Abrammuo (goldweights)
Cast-brass counterweights used across Akan societies to measure gold dust in trade, manufactured by lost-wax casting from roughly the fifteenth century until c.1900.
Abrammuo (singular mramuo) are the brass counterweights of the Akan gold-dust weighing system, cast by specialist smiths using the lost-wax (cire perdue) process. They range from small geometric forms — discs, coils, crosses, cylinders — to figurative pieces encoding proverbs, court scenes and cosmological references. Timothy Garrard's foundational research established a typological and chronological sequence based on changing weight standards and alloy composition, demonstrating that the system responded to successive trade relationships with North African Saharan partners and, from the sixteenth century, with European merchants on the Atlantic coast.
The figurative weights are among the most documented examples of proverb-based iconography in African art: each recognisable type corresponds to a specific saying (ebe), and the weighing transaction was itself an occasion for moral commentary.

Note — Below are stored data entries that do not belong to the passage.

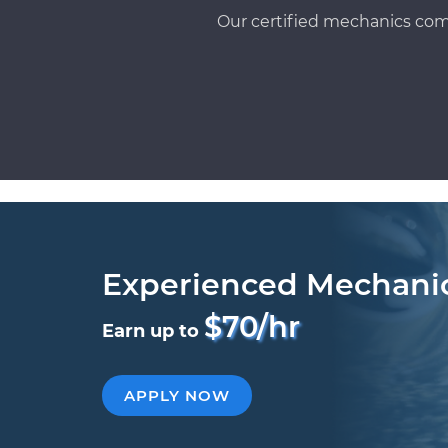
Our certified mechanics com
Experienced Mechani
$70/hr
Earn up to
APPLY NOW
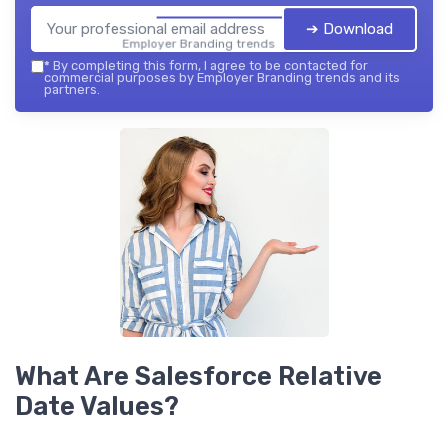
➔ Download
Employer Branding trends — 2026
*
By completing this form, I agree to be contacted for
commercial purposes by Employer Branding trends and its
partners.
What Are Salesforce Relative
Date Values?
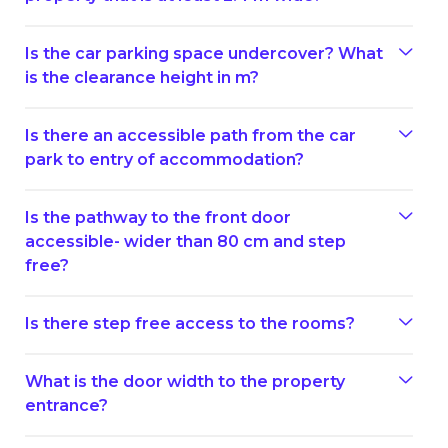
Is the car parking space undercover? What
is the clearance height in m?
Is there an accessible path from the car
park to entry of accommodation?
Is the pathway to the front door
accessible- wider than 80 cm and step
free?
Is there step free access to the rooms?
What is the door width to the property
entrance?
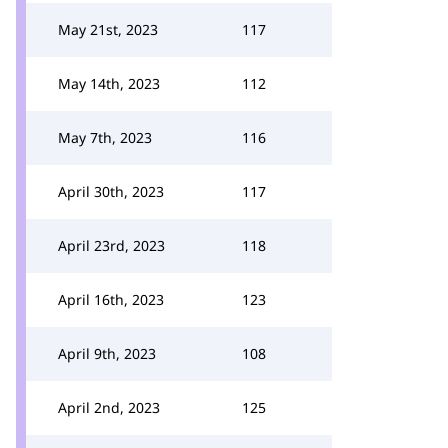
May 21st, 2023
117
May 14th, 2023
112
May 7th, 2023
116
April 30th, 2023
117
April 23rd, 2023
118
April 16th, 2023
123
April 9th, 2023
108
April 2nd, 2023
125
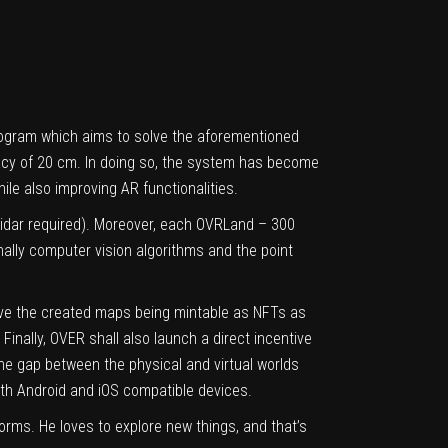
program which aims to solve the aforementioned
acy of 20 cm. In doing so, the system has become
le also improving AR functionalities.
idar required). Moreover, each OVRLand – 300
inally computer vision algorithms and the point
olve the created maps being mintable as NFTs as
inally, OVER shall also launch a direct incentive
the gap between the physical and virtual worlds
oth
Android
and
iOS
compatible devices.
orms. He loves to explore new things, and that’s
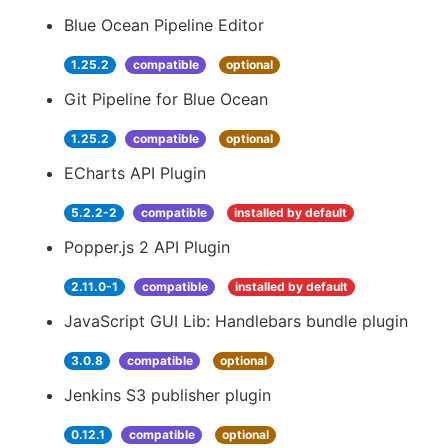
Blue Ocean Pipeline Editor
1.25.2
compatible
optional
Git Pipeline for Blue Ocean
1.25.2
compatible
optional
ECharts API Plugin
5.2.2-2
compatible
installed by default
Popper.js 2 API Plugin
2.11.0-1
compatible
installed by default
JavaScript GUI Lib: Handlebars bundle plugin
3.0.8
compatible
optional
Jenkins S3 publisher plugin
0.12.1
compatible
optional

Production of trade-use weights effectively ceased around 1900 following British currency imposition; the twentieth century saw large-scale manufacture of imitation weights for tourist sale, making authentication one of the central challenges in collecting this category. Scholarly consensus, following Garrard and Doran Ross, holds that specific gravity, surface finish, and conformity to documented weight standards are the most reliable diagnostics.